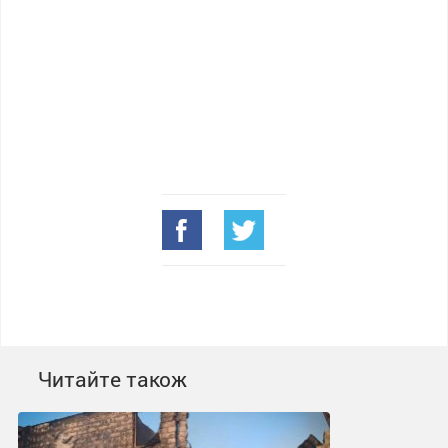
Читайте також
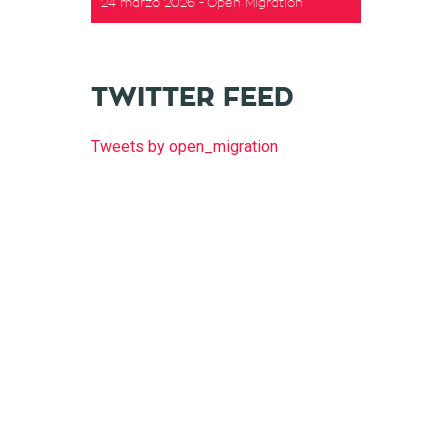
24 marzo 2026
Open Migration
t
TWITTER FEED
Tweets by open_migration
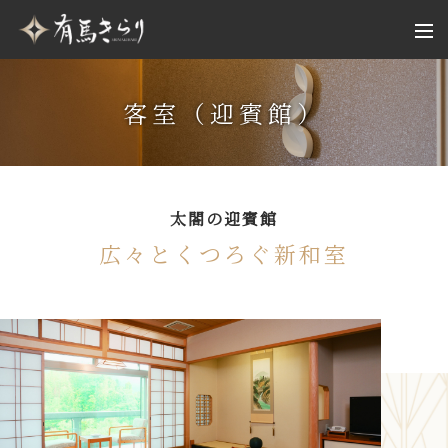
客室（迎賓館）
太閤の迎賓館
広々とくつろぐ新和室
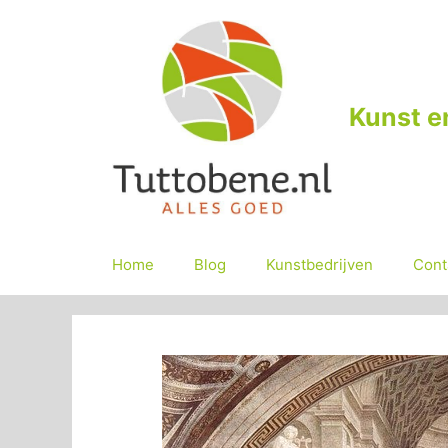
Ga
naar
de
inhoud
Kunst e
Home
Blog
Kunstbedrijven
Cont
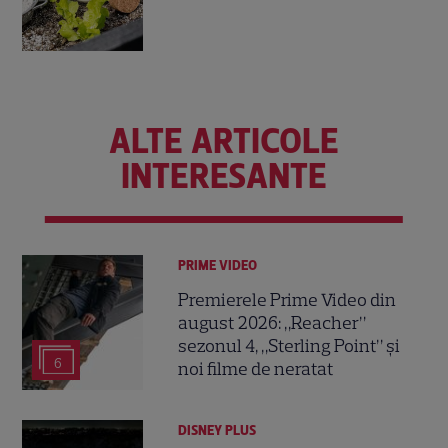
ALTE ARTICOLE
INTERESANTE
PRIME VIDEO
Premierele Prime Video din
august 2026: „Reacher”
sezonul 4, „Sterling Point” și
6
noi filme de neratat
DISNEY PLUS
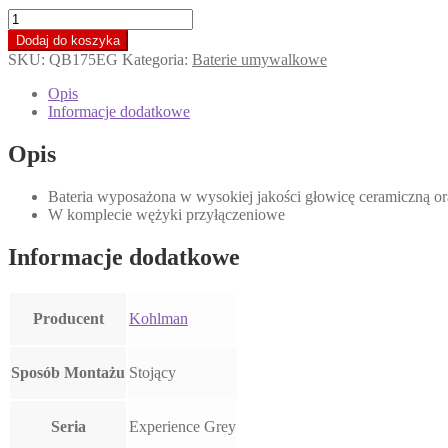
ilość
KOHLMAN
Dodaj do koszyka
EXPERIENCE
SKU:
QB175EG
Kategoria:
Baterie umywalkowe
GREY
Bateria
Opis
umywalkowa
Informacje dodatkowe
wysoka,
szczotkowany
Opis
grafit
QB175EG
Bateria wyposażona w wysokiej jakości głowicę ceramiczną ora
*
W komplecie wężyki przyłączeniowe
Informacje dodatkowe
Producent
Kohlman
Sposób Montażu
Stojący
Seria
Experience Grey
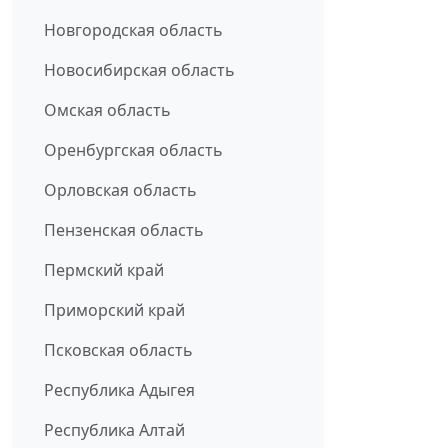
Новгородская область
Новосибирская область
Омская область
Оренбургская область
Орловская область
Пензенская область
Пермский край
Приморский край
Псковская область
Республика Адыгея
Республика Алтай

********************

Now transcribe all the entries above exactly, so that no picture is carried over.

▶ _TASK ANSWER_
Читайте також
24 marzo 2026
Open Migration
t
TWITTER FEED
Tweets by open_migration
客室（迎賓館）
太閤の迎賓館
広々とくつろぐ新和室
Ga
naar
de
inhoud
Kunst e
Home
Blog
Kunstbedrijven
Cont
ALTE ARTICOLE
INTERESANTE
PRIME VIDEO
Premierele Prime Video din
august 2026: „Reacher”
sezonul 4, „Sterling Point” și
6
noi filme de neratat
DISNEY PLUS
ilość
KOHLMAN
Dodaj do koszyka
EXPERIENCE
SKU:
QB175EG
Kategoria:
Baterie umywalkowe
GREY
Bateria
Opis
umywalkowa
Informacje dodatkowe
wysoka,
szczotkowany
Opis
grafit
QB175EG
Bateria wyposażona w wysokiej jakości głowicę ceramiczną ora
*
W komplecie wężyki przyłączeniowe
Informacje dodatkowe
Producent
Kohlman
Sposób Montażu
Stojący
Seria
Experience Grey
Новгородская область
Новосибирская область
Омская область
Оренбургская область
Орловская область
Пензенская область
Пермский край
Приморский край
Псковская область
Республика Адыгея
Республика Алтай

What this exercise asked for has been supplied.